Transcribed page contents:

----------------------------------------

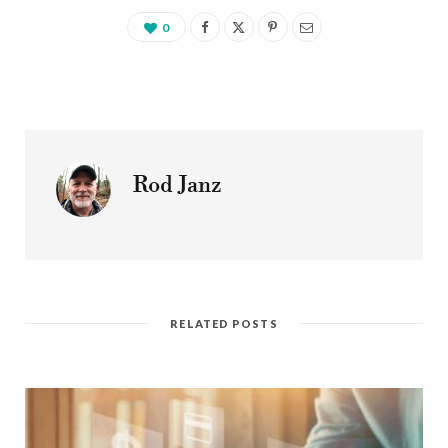
0
Rod Janz
RELATED POSTS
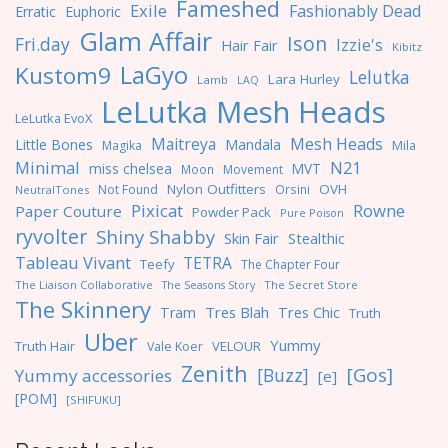
Fameshed
Exile
Fashionably Dead
Erratic
Euphoric
Glam Affair
Ison
Fri.day
Izzie's
Hair Fair
Kibitz
LaGyo
Kustom9
Lelutka
Lara Hurley
Lamb
LAQ
LeLutka Mesh Heads
LeLutka EvoX
Maitreya
Mesh Heads
Little Bones
Mandala
Magika
Mila
Minimal
N21
miss chelsea
MVT
Moon
Movement
Nylon Outfitters
OVH
Not Found
Orsini
NeutralTones
Pixicat
Rowne
Paper Couture
Powder Pack
Pure Poison
ryvolter
Shiny Shabby
Skin Fair
Stealthic
Tableau Vivant
TETRA
Teefy
The Chapter Four
The Liaison Collaborative
The Seasons Story
The Secret Store
The Skinnery
Tres Blah
Tres Chic
Tram
Truth
Uber
Yummy
Truth Hair
VELOUR
Vale Koer
Zenith
[Gos]
[Buzz]
Yummy accessories
[e]
[POM]
[SHIFUKU]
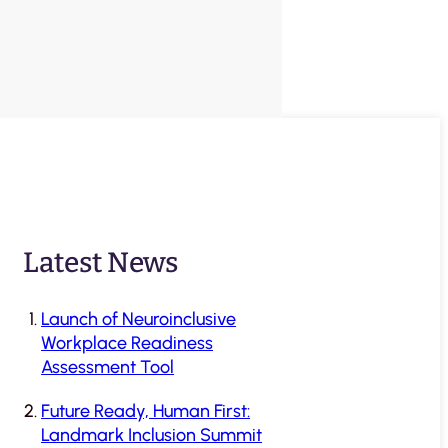
Latest News
Launch of Neuroinclusive
Workplace Readiness
Assessment Tool
Future Ready, Human First:
Landmark Inclusion Summit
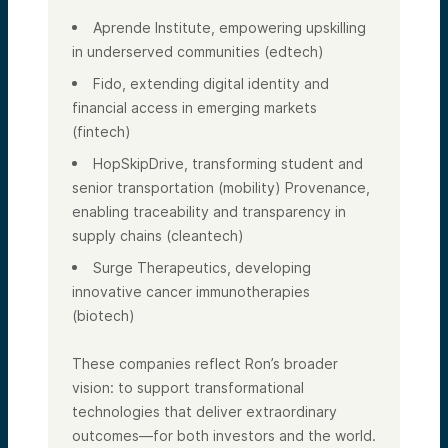
Aprende Institute, empowering upskilling
in underserved communities (edtech)
Fido, extending digital identity and
financial access in emerging markets
(fintech)
HopSkipDrive, transforming student and
senior transportation (mobility) Provenance,
enabling traceability and transparency in
supply chains (cleantech)
Surge Therapeutics, developing
innovative cancer immunotherapies
(biotech)
These companies reflect Ron’s broader
vision: to support transformational
technologies that deliver extraordinary
outcomes—for both investors and the world.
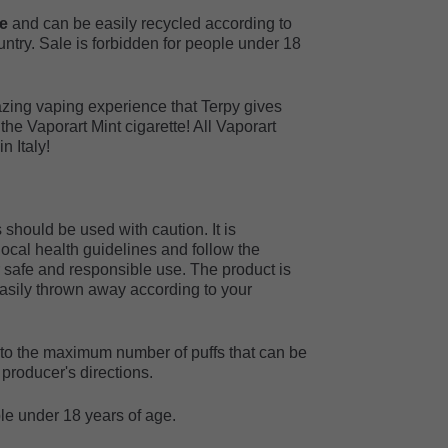
le
and can be easily recycled according to
untry. Sale is forbidden for people under 18
zing vaping experience that Terpy gives
f the Vaporart Mint cigarette! All Vaporart
 Italy!
should be used with caution. It is
cal health guidelines and follow the
r safe and responsible use. The product is
sily thrown away according to your
r to the maximum number of puffs that can be
producer's directions.
ple under 18 years of age.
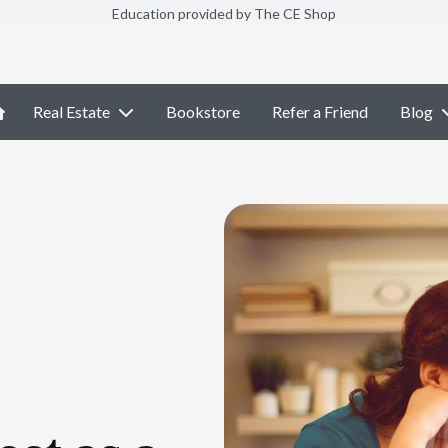
Education provided by The CE Shop
Real Estate
Bookstore
Refer a Friend
Blog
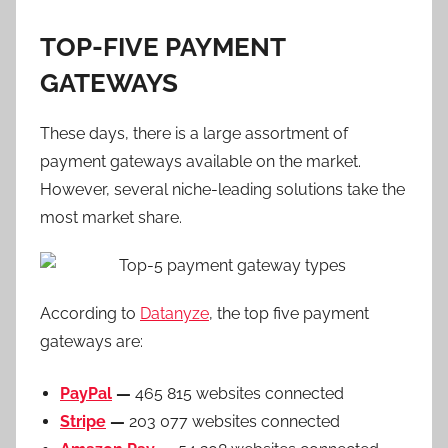
TOP-FIVE PAYMENT
GATEWAYS
These days, there is a large assortment of
payment gateways available on the market.
However, several niche-leading solutions take the
most market share.
According to
Datanyze
, the top five payment
gateways are:
PayPal
—
465 815 websites connected
Stripe
—
203 077 websites connected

----------------------------------------

WHAT IS REQUIRED: All entries above, minus the pictures, should be repeated exactly.

ANSWER TO THIS PROBLEM:
0
Rod Janz
RELATED POSTS
Fameshed
Exile
Fashionably Dead
Erratic
Euphoric
Glam Affair
Ison
Fri.day
Izzie's
Hair Fair
Kibitz
LaGyo
Kustom9
Lelutka
Lara Hurley
Lamb
LAQ
LeLutka Mesh Heads
LeLutka EvoX
Maitreya
Mesh Heads
Little Bones
Mandala
Magika
Mila
Minimal
N21
miss chelsea
MVT
Moon
Movement
Nylon Outfitters
OVH
Not Found
Orsini
NeutralTones
Pixicat
Rowne
Paper Couture
Powder Pack
Pure Poison
ryvolter
Shiny Shabby
Skin Fair
Stealthic
Tableau Vivant
TETRA
Teefy
The Chapter Four
The Liaison Collaborative
The Seasons Story
The Secret Store
The Skinnery
Tres Blah
Tres Chic
Tram
Truth
Uber
Yummy
Truth Hair
VELOUR
Vale Koer
Zenith
[Gos]
[Buzz]
Yummy accessories
[e]
[POM]
[SHIFUKU]
Latest News
Launch of Neuroinclusive
Workplace Readiness
Assessment Tool
Future Ready, Human First:
Landmark Inclusion Summit
Aprende Institute, empowering upskilling
in underserved communities (edtech)
Fido, extending digital identity and
financial access in emerging markets
(fintech)
HopSkipDrive, transforming student and
senior transportation (mobility) Provenance,
enabling traceability and transparency in
supply chains (cleantech)
Surge Therapeutics, developing
innovative cancer immunotherapies
(biotech)
These companies reflect Ron’s broader
vision: to support transformational
technologies that deliver extraordinary
outcomes—for both investors and the world.
le
and can be easily recycled according to
untry. Sale is forbidden for people under 18
zing vaping experience that Terpy gives
f the Vaporart Mint cigarette! All Vaporart
 Italy!
should be used with caution. It is
cal health guidelines and follow the
r safe and responsible use. The product is
sily thrown away according to your
r to the maximum number of puffs that can be
producer's directions.
ple under 18 years of age.
Education provided by The CE Shop
Real Estate
Bookstore
Refer a Friend
Blog
TOP-FIVE PAYMENT
GATEWAYS
These days, there is a large assortment of
payment gateways available on the market.
However, several niche-leading solutions take the
most market share.
According to
Datanyze
, the top five payment
gateways are:
PayPal
—
465 815 websites connected
Stripe
—
203 077 websites connected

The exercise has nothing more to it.